As part of showing respect for the deceased, the younger male relatives – grandsons and sons-in-law – are expected to become ‘Nen’ – novice monks – just for the cremation ceremony. They
usually take the ordination vows in the morning, and are released from the vows after the actual cremation. During this period of time, they are treated exactly as the monks are treated.

Some of them are a little reluctant to part with a full head of hair, but to others it also means that they are expected to sit around for the duration of the ceremony and not lift a finger to help carry things around. It works for some.
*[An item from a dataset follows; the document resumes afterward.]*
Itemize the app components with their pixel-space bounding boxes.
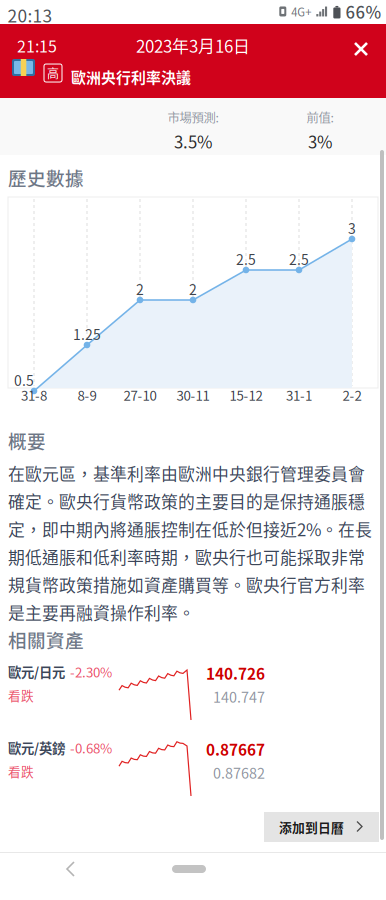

Things seemed to be progressing quite smoothly with the monks chanting the final prayers when I heard a small commotion followed with a little nervous laughter. Somchai, one of the sons-in-law, was one of the novice monks. His three-year-old
son, who was walking past, saw Dad sitting down, and had noticed his shorn head. Apparently he had run up to his father with a big grin on his face, and had given his father a slap across the back of his head before running off again. A definite
no-no if Dad is wearing the saffron robes. I think the nervous laughter was on account that it was fortunate only his father had suffered that indignity and not the monks. His son was very carefully tracked from that moment on.

The cremation went without any other problems. I see familiar faces, the same faces you see at any village ordination ceremony, funeral or wedding. They acknowledge me as I acknowledge them, I’ve been part of this community for
years.

Noy is glad it’s over, but has now started focussing on the next thing on her agenda. Her son has a serious girlfriend and she wants to get them married off sooner rather than later.

Welcome to the village social merry-go-round.

Stickman's thoughts:

I find it a little perturbing the way that money plays such a big part in Thai funerals, something which could be said about many ceremonies in the country.